Boustead Heavy Industries Corporation: Unit disposes of 20.77% stake in Boustead Naval Shipyard for RM1 . Boustead Heavy Industries Corporation (BHIC) is selling the group’s entire 20.8% stake in loss-making Boustead Naval Shipyard SB (BNS) to Ocean Sunshine, an indirect unit of Minister of Finance (Inc), for RM1.The disposal of the 27m shares, held by BHIC’s indirect wholly-owned subsidiary Perstim Industries SBh is to facilitate the government’s decision to acquire 100% of BNS shares in order to ensure the completion of the littoral combat ship (LCS) project, the defence contractor said in a filing with Bursa Malaysia today. (StarBiz)

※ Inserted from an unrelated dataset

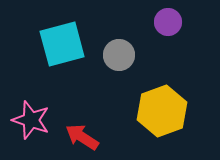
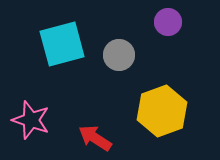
red arrow: moved 13 px right, 1 px down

DXN: Business to sustain via robust markets, new product launches . DXN Holdings will continue to be sustainable, supported by its robust existing and new overseas markets, new product launches, namely ready-to-eat meals, as well as the expansion of its range of cosmetic products. Executive chairman and founder Datuk Lim Siow Jin said as a multi-level marketing company, sales of its products through direct selling had been encouraging, including in new markets such as Brazil, North Africa, Central Asia and China. (StarBiz)

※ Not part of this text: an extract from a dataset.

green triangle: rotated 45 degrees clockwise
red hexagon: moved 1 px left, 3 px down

Aneka Jaringan: Wins RM35m contract. Aneka Jaringan Holdings has secured a RM35m contract from Sena Letrik (M) SB. Aneka said the contract is for piling, earthworks and substructure works for a proposed 31-storey medical centre at Desa Sri Hartamas in Kuala Lumpur. The commencement date of the contract is Sept 1, 2023 and shall be completed on Jan 31, 2025. (StarBiz)

Joe Holding: Plans 10-to-1 share consolidation . Joe Holding is planning to consolidate every 10 existing shares held by its shareholders into one share on an entitlement date to be determined later. The group, formerly known as GPA Holdings, said the proposed share consolidation would lead to a reduction in the number of its shares available in the market and may reduce the magnitude of fluctuation of the share price. (The Edge)

Market Update

The FBM KLCI might open higher today after the benchmark S&P 500 closed 0.7 % higher following a sharp sell-off last week. The tech-heavy Nasdaq Composite gained 1.5 %. Shares in Nvidia, the high-flying chipmaker that is up more than 200 % year-to-date, rose 8.5 % ahead of its earnings report later this week. The sell-off in US government debt continued to hit the world’s largest bond market on Monday, with yields on benchmark Treasuries hitting new 16-year highs as investors come to grips with an economy that refuses to slow. The yield on the 10-year note rose as much as 0.1 percentage points to 4.35 %, surpassing a previous high in October and sending it to the highest level since November 2007. European equities made cautious gains on Monday, with the region-wide Stoxx 600 rising less than 0.1%. France’s Cac 40 gained 0.5% and Germany’s Dax advanced 0.2%. Energy stocks led gainers in Europe, after crude oil prices strengthened as Opec+ data signalled that global supply was beginning to tighten since Saudi Arabia and Russia lowered exports.

Back home, the FBM KLCI ended slightly higher on Monday with buying mainly in commodity- and energy-related stocks. At the closing, the key index rose 4.48 points to 1,450.57 from 1,446.09 at Friday's close, after opening 0.6 of a point better at 1,446.69. The outlook for the Chinese economy was dealt another blow on Monday after the latest policy decision by the country’s central bank undershot market expectations. The People’s Bank of China lowered its one-year loan prime rate, a reference for bank lending, by 10 basis points to 3.45 % but opted to keep the equivalent five year rate steady at 4.2 %. The move was the latest in a number of policy decisions that have fallen short of expectations, as economists polled by Bloomberg had unanimously projected 0.15 percentage cuts to the one-year and five-year rates. China’s benchmark CSI 300 dropped 1.4%, reaching its lowest level since November, while Hong Kong’s Hang Seng was down 1.8%.